FOCUSING ON ISSUES
As we continue to meet for therapy, we will focus in on issues that are bothering you. I am practical, intuitive, and usually know pretty quickly what may be going on for you. I’ll ask you about the history of the problem and how it effects you. I will want to understand how the problem developed and how it’s maintained. I will ask how you feel, what your thoughts are, and what beliefs you hold. I’ll ask you lots of questions to help you sort through the roots of your problems, and to discover ways to overcome them. I’ll let you know what I hear going on. I will give you suggestions either for how we can approach your problems together, or for ways you can deal with them yourself. I’ll tell you if I think that you are following any patterns and suggest ways to interrupt those patterns. You won’t be alone in the work that we do together – I will be an active participant in your therapy.
In couples therapy, we talk about the problems the two of you are having, and how you have dealt with them. I will help you to listen to and understand each others’ perspectives, and explore strategies to resolve or accept your differences. Often couples spend a lot of time arguing about day-to-day issues without getting to what is really bothering them. I will gently help you to go underneath your problems to get to the deeper level of what is upsetting you, and what you need from each other. I will offer you strategies or tools to use at home.

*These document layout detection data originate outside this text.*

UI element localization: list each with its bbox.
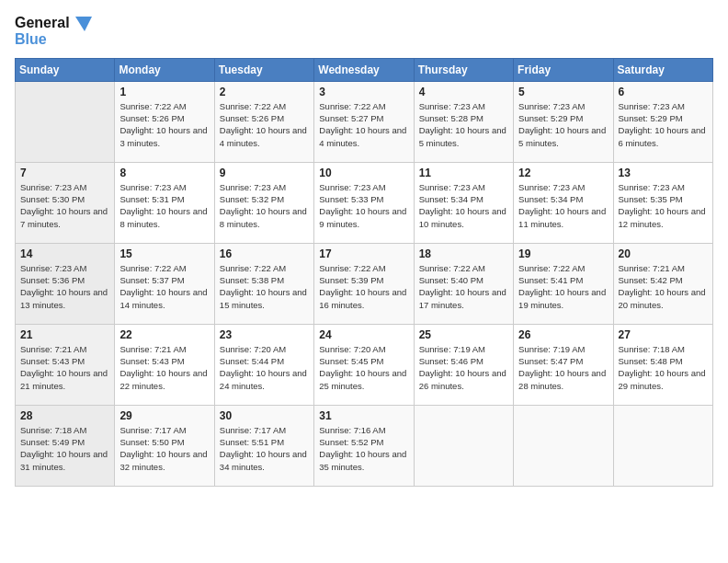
day-cell: 6Sunrise: 7:23 AMSunset: 5:29 PMDaylight… bbox=[613, 81, 712, 162]
day-number: 19 bbox=[518, 247, 608, 260]
day-cell: 30Sunrise: 7:17 AMSunset: 5:51 PMDayligh… bbox=[214, 405, 313, 486]
day-info: Sunrise: 7:23 AMSunset: 5:29 PMDaylight:… bbox=[518, 100, 608, 149]
week-row-5: 28Sunrise: 7:18 AMSunset: 5:49 PMDayligh… bbox=[16, 405, 713, 486]
day-info: Sunrise: 7:22 AMSunset: 5:40 PMDaylight:… bbox=[419, 262, 508, 311]
header-cell-friday: Friday bbox=[514, 58, 613, 81]
day-cell: 25Sunrise: 7:19 AMSunset: 5:46 PMDayligh… bbox=[414, 324, 513, 405]
header-cell-monday: Monday bbox=[115, 58, 214, 81]
header-cell-saturday: Saturday bbox=[613, 58, 712, 81]
day-info: Sunrise: 7:20 AMSunset: 5:44 PMDaylight:… bbox=[220, 343, 309, 392]
day-number: 26 bbox=[518, 328, 608, 341]
day-number: 24 bbox=[319, 328, 408, 341]
day-number: 2 bbox=[220, 86, 309, 98]
header-cell-sunday: Sunday bbox=[16, 58, 115, 81]
day-number: 12 bbox=[518, 167, 608, 179]
day-info: Sunrise: 7:23 AMSunset: 5:30 PMDaylight:… bbox=[20, 181, 109, 230]
day-info: Sunrise: 7:21 AMSunset: 5:42 PMDaylight:… bbox=[619, 262, 708, 311]
week-row-2: 7Sunrise: 7:23 AMSunset: 5:30 PMDaylight… bbox=[16, 162, 713, 243]
day-cell: 28Sunrise: 7:18 AMSunset: 5:49 PMDayligh… bbox=[16, 405, 115, 486]
week-row-4: 21Sunrise: 7:21 AMSunset: 5:43 PMDayligh… bbox=[16, 324, 713, 405]
day-info: Sunrise: 7:23 AMSunset: 5:35 PMDaylight:… bbox=[619, 181, 708, 230]
day-cell: 13Sunrise: 7:23 AMSunset: 5:35 PMDayligh… bbox=[613, 162, 712, 243]
logo-arrow-icon bbox=[75, 17, 92, 31]
day-cell: 15Sunrise: 7:22 AMSunset: 5:37 PMDayligh… bbox=[115, 243, 214, 324]
day-info: Sunrise: 7:23 AMSunset: 5:36 PMDaylight:… bbox=[20, 262, 109, 311]
day-info: Sunrise: 7:22 AMSunset: 5:38 PMDaylight:… bbox=[220, 262, 309, 311]
day-number: 21 bbox=[20, 328, 109, 341]
day-cell: 29Sunrise: 7:17 AMSunset: 5:50 PMDayligh… bbox=[115, 405, 214, 486]
day-info: Sunrise: 7:19 AMSunset: 5:47 PMDaylight:… bbox=[518, 343, 608, 392]
day-cell: 2Sunrise: 7:22 AMSunset: 5:26 PMDaylight… bbox=[214, 81, 313, 162]
day-number: 13 bbox=[619, 167, 708, 179]
week-row-1: 1Sunrise: 7:22 AMSunset: 5:26 PMDaylight… bbox=[16, 81, 713, 162]
day-cell: 24Sunrise: 7:20 AMSunset: 5:45 PMDayligh… bbox=[314, 324, 414, 405]
day-info: Sunrise: 7:23 AMSunset: 5:28 PMDaylight:… bbox=[419, 100, 508, 149]
day-info: Sunrise: 7:21 AMSunset: 5:43 PMDaylight:… bbox=[20, 343, 109, 392]
day-cell: 21Sunrise: 7:21 AMSunset: 5:43 PMDayligh… bbox=[16, 324, 115, 405]
day-info: Sunrise: 7:23 AMSunset: 5:31 PMDaylight:… bbox=[119, 181, 209, 230]
day-cell: 22Sunrise: 7:21 AMSunset: 5:43 PMDayligh… bbox=[115, 324, 214, 405]
day-number: 29 bbox=[119, 409, 209, 422]
day-cell: 17Sunrise: 7:22 AMSunset: 5:39 PMDayligh… bbox=[314, 243, 414, 324]
day-info: Sunrise: 7:20 AMSunset: 5:45 PMDaylight:… bbox=[319, 343, 408, 392]
day-cell: 23Sunrise: 7:20 AMSunset: 5:44 PMDayligh… bbox=[214, 324, 313, 405]
day-number: 4 bbox=[419, 86, 508, 98]
day-cell: 7Sunrise: 7:23 AMSunset: 5:30 PMDaylight… bbox=[16, 162, 115, 243]
day-cell: 16Sunrise: 7:22 AMSunset: 5:38 PMDayligh… bbox=[214, 243, 313, 324]
day-cell: 11Sunrise: 7:23 AMSunset: 5:34 PMDayligh… bbox=[414, 162, 513, 243]
day-number: 11 bbox=[419, 167, 508, 179]
header-row: SundayMondayTuesdayWednesdayThursdayFrid… bbox=[16, 58, 713, 81]
logo: General Blue bbox=[15, 15, 92, 49]
day-info: Sunrise: 7:23 AMSunset: 5:29 PMDaylight:… bbox=[619, 100, 708, 149]
day-info: Sunrise: 7:22 AMSunset: 5:37 PMDaylight:… bbox=[119, 262, 209, 311]
header-cell-thursday: Thursday bbox=[414, 58, 513, 81]
week-row-3: 14Sunrise: 7:23 AMSunset: 5:36 PMDayligh… bbox=[16, 243, 713, 324]
day-number: 6 bbox=[619, 86, 708, 98]
day-number: 31 bbox=[319, 409, 408, 422]
day-info: Sunrise: 7:22 AMSunset: 5:41 PMDaylight:… bbox=[518, 262, 608, 311]
day-cell: 12Sunrise: 7:23 AMSunset: 5:34 PMDayligh… bbox=[514, 162, 613, 243]
day-cell: 1Sunrise: 7:22 AMSunset: 5:26 PMDaylight… bbox=[115, 81, 214, 162]
day-cell bbox=[414, 405, 513, 486]
day-cell: 20Sunrise: 7:21 AMSunset: 5:42 PMDayligh… bbox=[613, 243, 712, 324]
day-cell: 26Sunrise: 7:19 AMSunset: 5:47 PMDayligh… bbox=[514, 324, 613, 405]
day-cell: 10Sunrise: 7:23 AMSunset: 5:33 PMDayligh… bbox=[314, 162, 414, 243]
day-number: 14 bbox=[20, 247, 109, 260]
day-number: 8 bbox=[119, 167, 209, 179]
day-number: 15 bbox=[119, 247, 209, 260]
day-info: Sunrise: 7:22 AMSunset: 5:27 PMDaylight:… bbox=[319, 100, 408, 149]
header-cell-tuesday: Tuesday bbox=[214, 58, 313, 81]
day-info: Sunrise: 7:17 AMSunset: 5:50 PMDaylight:… bbox=[119, 424, 209, 473]
calendar-page: General Blue SundayMondayTuesdayWednesda… bbox=[0, 0, 728, 563]
day-info: Sunrise: 7:18 AMSunset: 5:48 PMDaylight:… bbox=[619, 343, 708, 392]
day-info: Sunrise: 7:16 AMSunset: 5:52 PMDaylight:… bbox=[319, 424, 408, 473]
day-number: 30 bbox=[220, 409, 309, 422]
day-info: Sunrise: 7:23 AMSunset: 5:34 PMDaylight:… bbox=[419, 181, 508, 230]
day-number: 5 bbox=[518, 86, 608, 98]
calendar-table: SundayMondayTuesdayWednesdayThursdayFrid… bbox=[15, 58, 713, 487]
day-number: 7 bbox=[20, 167, 109, 179]
svg-marker-0 bbox=[75, 17, 92, 31]
day-number: 28 bbox=[20, 409, 109, 422]
day-number: 25 bbox=[419, 328, 508, 341]
day-number: 23 bbox=[220, 328, 309, 341]
header: General Blue bbox=[15, 15, 713, 49]
day-info: Sunrise: 7:23 AMSunset: 5:33 PMDaylight:… bbox=[319, 181, 408, 230]
logo-text: General Blue bbox=[15, 15, 92, 49]
day-cell: 19Sunrise: 7:22 AMSunset: 5:41 PMDayligh… bbox=[514, 243, 613, 324]
day-cell: 3Sunrise: 7:22 AMSunset: 5:27 PMDaylight… bbox=[314, 81, 414, 162]
day-number: 16 bbox=[220, 247, 309, 260]
day-cell bbox=[514, 405, 613, 486]
day-info: Sunrise: 7:19 AMSunset: 5:46 PMDaylight:… bbox=[419, 343, 508, 392]
day-number: 9 bbox=[220, 167, 309, 179]
day-number: 20 bbox=[619, 247, 708, 260]
day-number: 17 bbox=[319, 247, 408, 260]
day-info: Sunrise: 7:22 AMSunset: 5:26 PMDaylight:… bbox=[220, 100, 309, 149]
day-cell bbox=[16, 81, 115, 162]
day-number: 18 bbox=[419, 247, 508, 260]
day-number: 10 bbox=[319, 167, 408, 179]
day-number: 3 bbox=[319, 86, 408, 98]
day-info: Sunrise: 7:23 AMSunset: 5:32 PMDaylight:… bbox=[220, 181, 309, 230]
day-cell: 9Sunrise: 7:23 AMSunset: 5:32 PMDaylight… bbox=[214, 162, 313, 243]
day-cell bbox=[613, 405, 712, 486]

ONLINE AND IN-PERSON COUNSELING
While online counseling is different than face-to-face therapy, my approach to writing emails is fairly similar. I am very empathic, supportive, practical, and intuitive. I ask lots of questions to help both of us understand your situation better, and I offer lots of feedback, suggestions, and guidance. I tend to be more solution-focused with this method because our work together is limited to the written word. No matter what the method, I am always a strong ally.
PROCESS IS IMPORTANT
There may be times when what you need most is an empathic witness to your pain or process — a strong ally to help you go through what you need to. Having a supportive ally can be particularly important if you are grieving or dealing with trauma. Being aware of how you process your experiences–what you feel, think, and believe–is also helpful.This awareness can help you to understand yourself and your relationships better. I am skilled at using a number of counseling approaches. Including:
I draw on the approach that I feel is best suited to your needs. I often ask how you are feeling, what thoughts or beliefs you are aware of, what physical sensations you are experiencing, and whether or not any associations, images, or memories are coming to mind. Noticing what is present for you can help you to feel less anxious, calmer, and more grounded in yourself. Over time, this self-awareness can help you to feel more comfortable with yourself and your body, clearer about who you are, and able to make choices that are right for you. I will explore with you what approach works best for you and your situation. I may give you suggestions for how we can approach an issue, or you might have one already in mind. However it happens, we work the way that feels right to you.